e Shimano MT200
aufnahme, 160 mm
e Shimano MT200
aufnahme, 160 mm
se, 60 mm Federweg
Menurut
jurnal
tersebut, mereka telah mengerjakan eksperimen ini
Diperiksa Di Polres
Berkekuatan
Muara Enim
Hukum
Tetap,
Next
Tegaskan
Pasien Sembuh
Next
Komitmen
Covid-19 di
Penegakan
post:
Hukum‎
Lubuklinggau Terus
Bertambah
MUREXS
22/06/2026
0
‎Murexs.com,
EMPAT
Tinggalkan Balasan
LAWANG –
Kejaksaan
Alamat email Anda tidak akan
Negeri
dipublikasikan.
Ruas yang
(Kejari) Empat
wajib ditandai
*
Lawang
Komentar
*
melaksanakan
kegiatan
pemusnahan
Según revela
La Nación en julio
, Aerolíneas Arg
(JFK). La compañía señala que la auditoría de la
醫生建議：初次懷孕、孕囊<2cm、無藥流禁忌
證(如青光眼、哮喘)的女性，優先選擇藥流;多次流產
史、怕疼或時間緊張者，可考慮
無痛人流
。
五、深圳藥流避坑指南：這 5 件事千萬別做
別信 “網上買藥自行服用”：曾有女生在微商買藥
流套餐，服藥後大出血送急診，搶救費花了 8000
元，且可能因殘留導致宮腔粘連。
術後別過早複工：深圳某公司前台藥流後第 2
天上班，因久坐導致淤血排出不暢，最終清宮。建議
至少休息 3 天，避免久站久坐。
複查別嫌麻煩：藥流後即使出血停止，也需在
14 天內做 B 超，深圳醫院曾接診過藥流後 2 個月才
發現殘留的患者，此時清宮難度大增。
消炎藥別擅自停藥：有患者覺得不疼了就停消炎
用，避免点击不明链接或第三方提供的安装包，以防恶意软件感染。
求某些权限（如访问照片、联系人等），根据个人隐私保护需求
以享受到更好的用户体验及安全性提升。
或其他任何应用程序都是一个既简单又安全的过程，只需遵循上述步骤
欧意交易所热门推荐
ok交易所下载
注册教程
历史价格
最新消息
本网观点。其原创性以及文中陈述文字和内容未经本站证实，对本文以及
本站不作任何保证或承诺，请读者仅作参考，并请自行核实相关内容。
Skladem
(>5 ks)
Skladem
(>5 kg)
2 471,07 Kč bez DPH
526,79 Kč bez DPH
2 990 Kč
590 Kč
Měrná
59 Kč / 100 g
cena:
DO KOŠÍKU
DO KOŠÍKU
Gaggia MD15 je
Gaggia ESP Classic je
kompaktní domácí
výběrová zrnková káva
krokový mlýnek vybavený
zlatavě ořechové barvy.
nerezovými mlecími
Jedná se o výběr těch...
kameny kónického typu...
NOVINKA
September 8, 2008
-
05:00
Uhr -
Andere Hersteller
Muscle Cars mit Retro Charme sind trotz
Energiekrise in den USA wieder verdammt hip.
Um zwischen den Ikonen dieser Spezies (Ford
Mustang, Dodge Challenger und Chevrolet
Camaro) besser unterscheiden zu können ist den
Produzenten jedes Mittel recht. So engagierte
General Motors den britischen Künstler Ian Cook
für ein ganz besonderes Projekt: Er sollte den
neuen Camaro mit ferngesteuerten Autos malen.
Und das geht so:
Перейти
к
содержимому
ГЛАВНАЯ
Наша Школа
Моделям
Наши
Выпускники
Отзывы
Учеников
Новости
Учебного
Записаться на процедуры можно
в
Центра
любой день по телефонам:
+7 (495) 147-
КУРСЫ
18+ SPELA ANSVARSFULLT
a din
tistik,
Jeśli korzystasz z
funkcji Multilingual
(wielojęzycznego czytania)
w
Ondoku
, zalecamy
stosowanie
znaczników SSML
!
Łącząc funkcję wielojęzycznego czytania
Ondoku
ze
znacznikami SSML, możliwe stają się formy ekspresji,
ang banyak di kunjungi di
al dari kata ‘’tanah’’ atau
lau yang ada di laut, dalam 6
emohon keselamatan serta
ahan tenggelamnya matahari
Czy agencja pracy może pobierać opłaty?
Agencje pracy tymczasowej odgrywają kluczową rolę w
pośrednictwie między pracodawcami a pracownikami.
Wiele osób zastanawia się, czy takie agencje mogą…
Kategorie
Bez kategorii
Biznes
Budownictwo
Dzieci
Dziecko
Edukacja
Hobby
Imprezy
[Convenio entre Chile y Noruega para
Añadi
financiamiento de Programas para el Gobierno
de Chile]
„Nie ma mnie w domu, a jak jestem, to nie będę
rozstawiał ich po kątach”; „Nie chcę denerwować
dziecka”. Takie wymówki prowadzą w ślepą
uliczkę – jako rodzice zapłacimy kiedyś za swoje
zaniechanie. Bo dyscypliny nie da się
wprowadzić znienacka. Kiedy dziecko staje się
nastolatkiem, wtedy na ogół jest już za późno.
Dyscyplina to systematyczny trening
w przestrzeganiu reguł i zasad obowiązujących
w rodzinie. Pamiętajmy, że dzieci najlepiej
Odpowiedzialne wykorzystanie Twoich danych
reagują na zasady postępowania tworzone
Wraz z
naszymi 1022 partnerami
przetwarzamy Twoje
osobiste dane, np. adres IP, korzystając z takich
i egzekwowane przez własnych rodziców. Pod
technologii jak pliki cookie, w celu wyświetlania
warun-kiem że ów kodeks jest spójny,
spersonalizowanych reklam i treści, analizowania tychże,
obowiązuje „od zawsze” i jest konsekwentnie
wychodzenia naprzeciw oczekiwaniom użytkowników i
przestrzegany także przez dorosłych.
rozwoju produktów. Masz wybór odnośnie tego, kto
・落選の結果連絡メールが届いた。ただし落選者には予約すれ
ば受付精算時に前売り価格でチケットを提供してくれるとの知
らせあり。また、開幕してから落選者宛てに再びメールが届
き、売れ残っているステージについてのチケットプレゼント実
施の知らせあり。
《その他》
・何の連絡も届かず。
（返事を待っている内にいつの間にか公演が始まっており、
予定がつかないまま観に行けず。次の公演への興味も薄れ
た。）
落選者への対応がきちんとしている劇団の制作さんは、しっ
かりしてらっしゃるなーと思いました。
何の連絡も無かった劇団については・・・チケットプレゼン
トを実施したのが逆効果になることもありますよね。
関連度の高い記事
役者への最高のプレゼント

• [Exercise]
Look through the entries above for the word "czytania". Say how many lines contain it, using only a number.

• [Exercise result]
2